*HOW TO COMPLETE THIS TASK*: Your job with the data below is to output exactly the lines from the one holding "roofing project" down to the one holding "supervise these independent", both included, and no others.
### SOURCE DATA ###
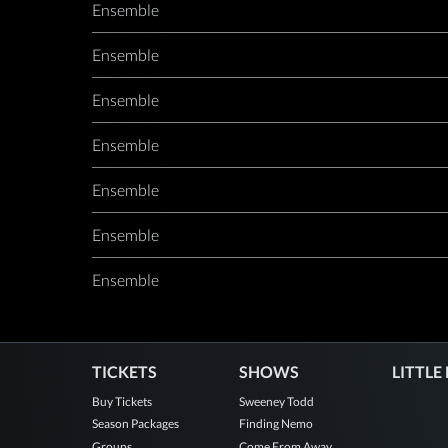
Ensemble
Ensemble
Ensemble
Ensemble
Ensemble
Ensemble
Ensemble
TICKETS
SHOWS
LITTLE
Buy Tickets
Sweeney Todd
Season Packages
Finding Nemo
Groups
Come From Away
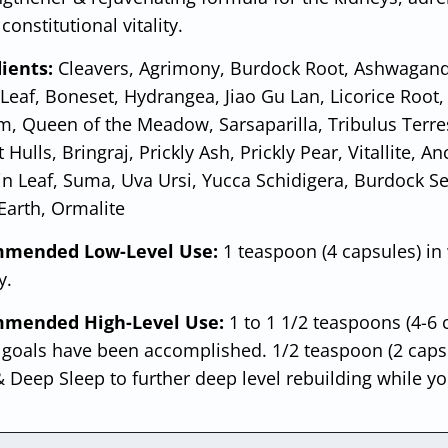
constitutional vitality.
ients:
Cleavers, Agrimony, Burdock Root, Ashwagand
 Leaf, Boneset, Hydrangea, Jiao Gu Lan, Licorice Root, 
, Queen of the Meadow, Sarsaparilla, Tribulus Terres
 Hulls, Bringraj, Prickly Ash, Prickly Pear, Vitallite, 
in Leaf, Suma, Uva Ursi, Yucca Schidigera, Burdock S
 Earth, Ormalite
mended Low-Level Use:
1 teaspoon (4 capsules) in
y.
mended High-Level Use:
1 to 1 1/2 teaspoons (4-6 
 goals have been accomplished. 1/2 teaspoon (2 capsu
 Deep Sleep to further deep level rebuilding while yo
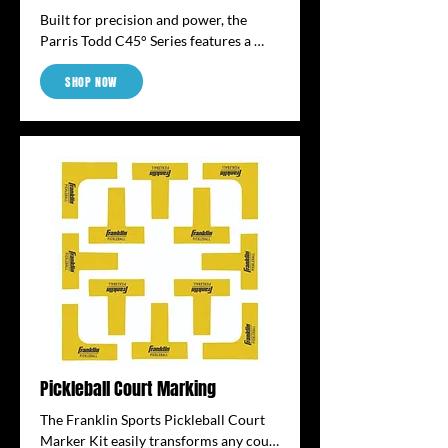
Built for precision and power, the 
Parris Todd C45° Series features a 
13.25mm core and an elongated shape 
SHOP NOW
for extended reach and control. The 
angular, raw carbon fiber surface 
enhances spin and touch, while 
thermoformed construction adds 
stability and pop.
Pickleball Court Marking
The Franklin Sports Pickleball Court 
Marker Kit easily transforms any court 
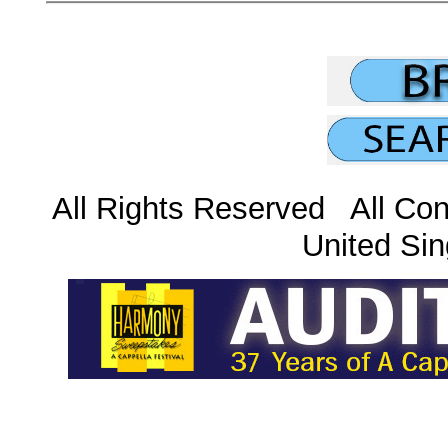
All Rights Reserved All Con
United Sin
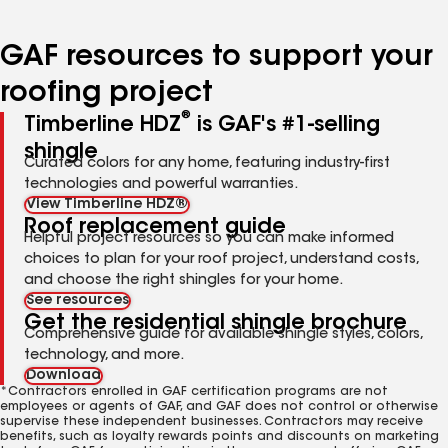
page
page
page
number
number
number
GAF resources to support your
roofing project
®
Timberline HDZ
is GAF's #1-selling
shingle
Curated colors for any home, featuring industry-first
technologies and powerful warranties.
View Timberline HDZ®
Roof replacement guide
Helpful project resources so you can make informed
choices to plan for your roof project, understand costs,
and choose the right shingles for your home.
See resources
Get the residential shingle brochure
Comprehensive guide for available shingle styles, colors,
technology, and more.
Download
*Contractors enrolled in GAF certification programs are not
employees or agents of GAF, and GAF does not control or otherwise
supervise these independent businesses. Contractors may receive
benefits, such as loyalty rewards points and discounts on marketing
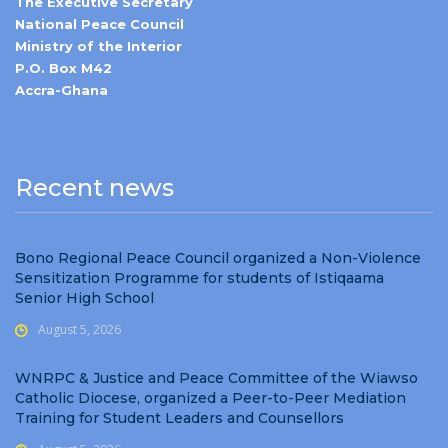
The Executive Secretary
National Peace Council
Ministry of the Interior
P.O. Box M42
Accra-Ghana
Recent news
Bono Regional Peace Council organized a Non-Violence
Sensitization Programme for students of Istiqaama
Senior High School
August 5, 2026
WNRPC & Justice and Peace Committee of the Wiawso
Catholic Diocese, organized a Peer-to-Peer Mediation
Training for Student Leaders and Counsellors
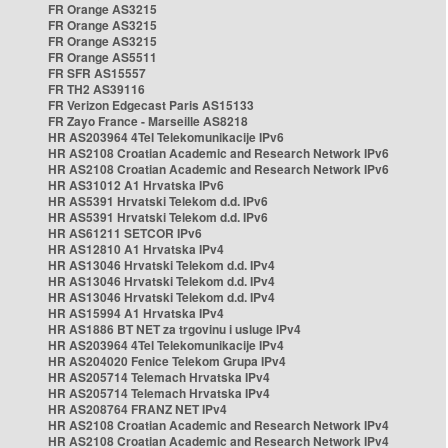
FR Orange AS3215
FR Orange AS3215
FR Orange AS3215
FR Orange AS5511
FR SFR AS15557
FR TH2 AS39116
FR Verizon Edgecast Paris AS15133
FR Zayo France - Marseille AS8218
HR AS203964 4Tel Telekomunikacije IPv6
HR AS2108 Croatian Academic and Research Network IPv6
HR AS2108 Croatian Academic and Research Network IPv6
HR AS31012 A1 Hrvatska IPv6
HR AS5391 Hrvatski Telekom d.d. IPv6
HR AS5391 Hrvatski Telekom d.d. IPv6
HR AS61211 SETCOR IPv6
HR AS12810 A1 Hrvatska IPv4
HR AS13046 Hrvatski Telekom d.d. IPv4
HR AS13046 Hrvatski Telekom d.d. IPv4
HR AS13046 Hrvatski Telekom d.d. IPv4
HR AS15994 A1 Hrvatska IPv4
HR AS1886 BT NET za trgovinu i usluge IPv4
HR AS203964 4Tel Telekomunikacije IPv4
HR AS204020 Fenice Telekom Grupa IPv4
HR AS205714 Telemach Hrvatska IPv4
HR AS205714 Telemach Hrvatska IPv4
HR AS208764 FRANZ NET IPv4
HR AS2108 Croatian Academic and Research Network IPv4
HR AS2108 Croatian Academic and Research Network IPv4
###
*WRITTEN RESPONSE*:
roofing project
®
Timberline HDZ
is GAF's #1-selling
shingle
Curated colors for any home, featuring industry-first
technologies and powerful warranties.
View Timberline HDZ®
Roof replacement guide
Helpful project resources so you can make informed
choices to plan for your roof project, understand costs,
and choose the right shingles for your home.
See resources
Get the residential shingle brochure
Comprehensive guide for available shingle styles, colors,
technology, and more.
Download
*Contractors enrolled in GAF certification programs are not
employees or agents of GAF, and GAF does not control or otherwise
supervise these independent businesses. Contractors may receive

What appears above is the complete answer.